La valeur alimentaire des aliments est calculée à l'aide de différentes caractéristiques, et les valeurs de PDIN et PDIE peuvent être trouvées dans les tables d'alimentation de l'INRA.
Acides Aminés Limitant la Synthèse des Protéines
Chez la vache laitière, les acides aminés les plus souvent considérés comme limitant la synthèse des protéines sont la lysine et la méthionine. Les besoins sont de 2,5 % des PDIE pour la méthionine et de 7,3 % des PDIE pour la lysine. Si les besoins ne sont pas couverts, une baisse de la teneur protéique du lait sera observée.
Stratégies d'Alimentation des Vaches Laitières
Différentes stratégies d'alimentation peuvent être utilisées pour optimiser l'utilisation des aliments concentrés et couvrir les besoins individuels des vaches laitières :
- Ration Complète : Mélange préalable de fourrages et de concentrés, distribué aux animaux sans apport individuel de concentré.
- Ration Semi-Complète : Diminution de la part énergétique de la ration, avec distribution d'un complément concentré aux vaches hautement productrices.

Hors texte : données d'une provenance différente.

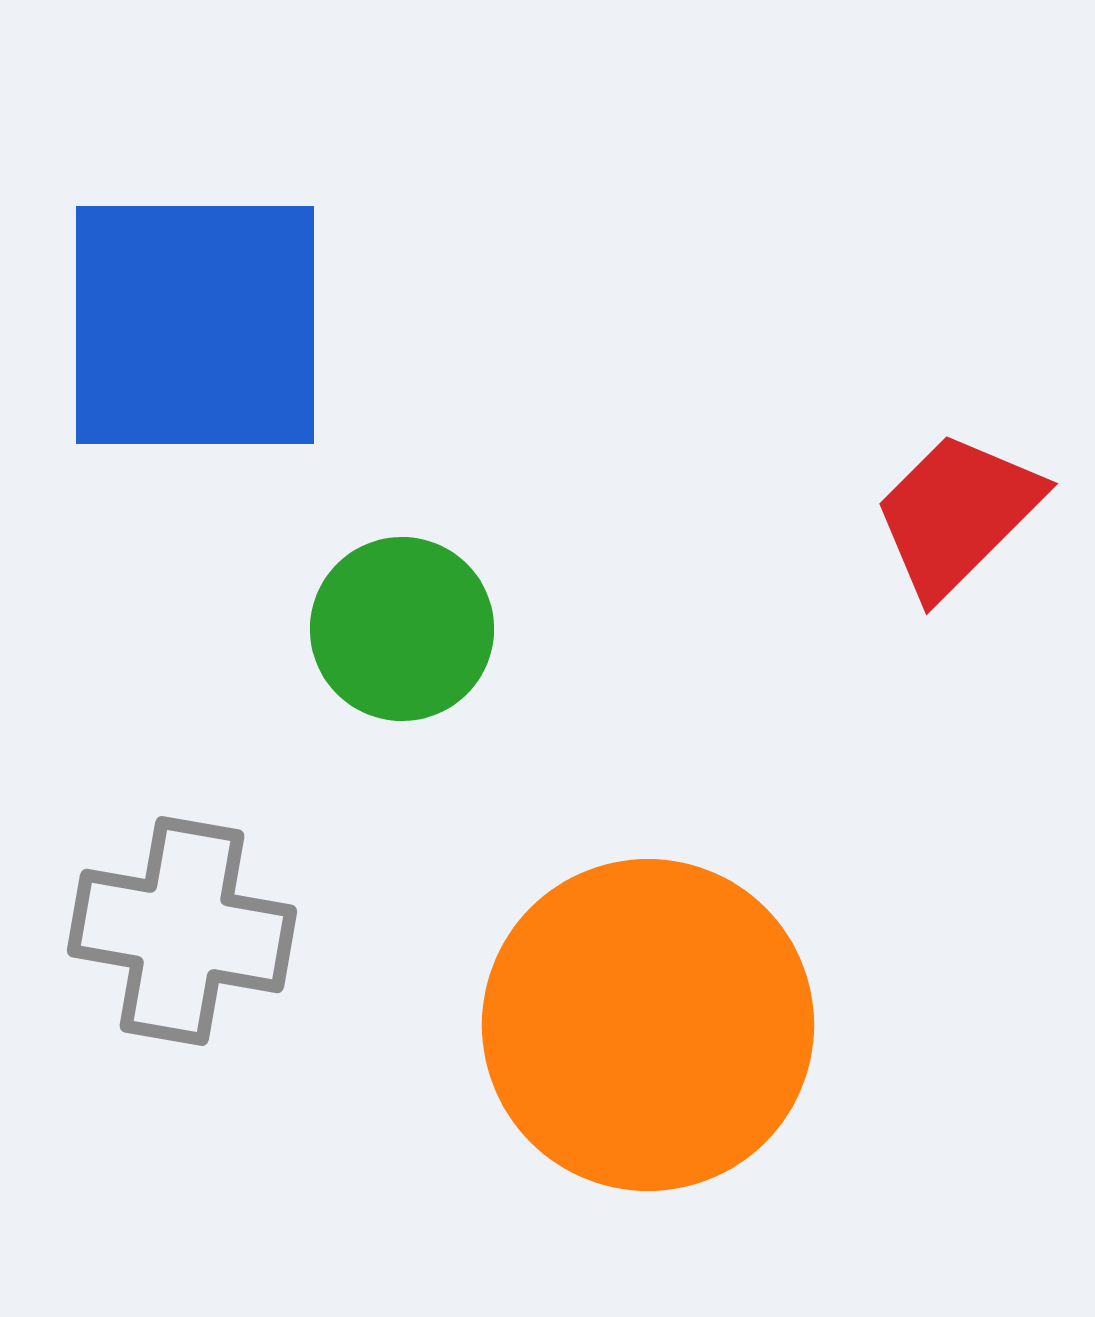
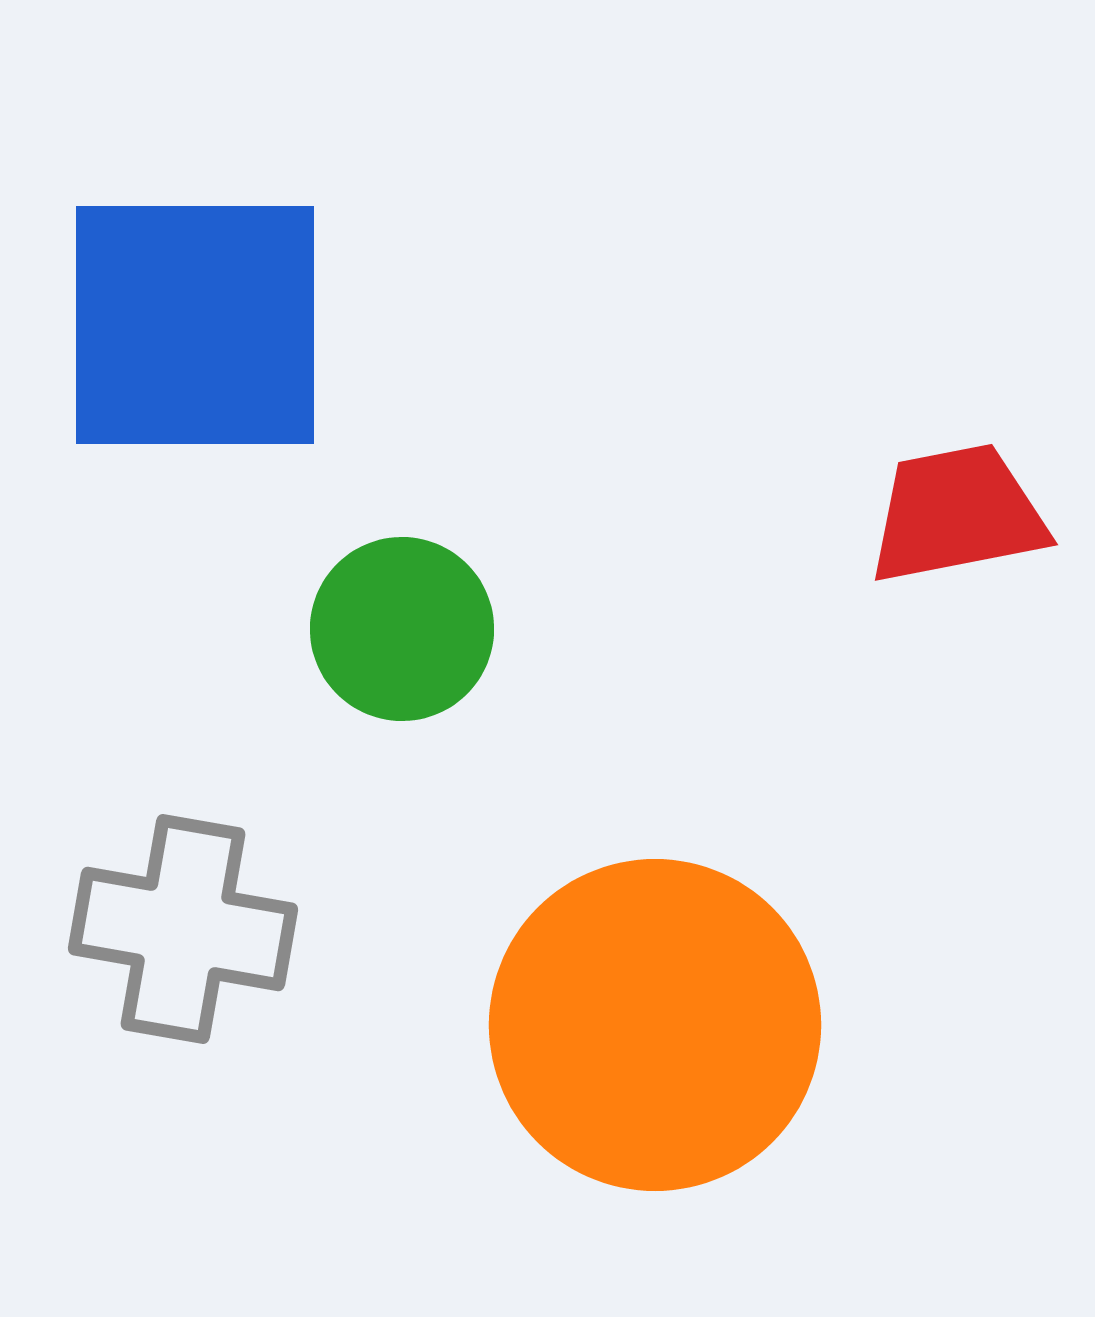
red trapezoid: rotated 34 degrees clockwise
gray cross: moved 1 px right, 2 px up
orange circle: moved 7 px right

- Complémentation Individualisée : Alimentation totalement individualisée, avec administration de concentrés animal par animal.
Dans tous les cas, une ration bien équilibrée aura un apport en PDIE égal aux besoins en PDI et un apport en PDIN égal ou supérieur à l'apport en PDIE.
Ratio Microbien (Rmic)
Le ratio microbien (Rmic) permet de vérifier le bon fonctionnement du rumen. Il est défini par la formule (PDIN - PDIE)/UF et doit être supérieur à une valeur seuil, le Rmin (Ratio microbien minimal), pour assurer un bon fonctionnement de la panse.
Traitement Thermique des Protéagineux
Certains fourrages ou graines de protéagineux sont météorisants et peu digestibles par les ruminants. Le traitement thermique, tel que le toastage ou l'extrusion, peut augmenter leur dégradabilité dans le rumen et leur digestibilité dans les intestins.
Concept de "Feed Versus Food"
Le concept de "feed versus food" évalue l'efficience de conversion des protéines entre les aliments apportés aux animaux et ceux produits par ces derniers à destination des humains. Dans les systèmes d'élevage de ruminants, l'efficience protéique nette est souvent proche de 1, voire inférieure à 1.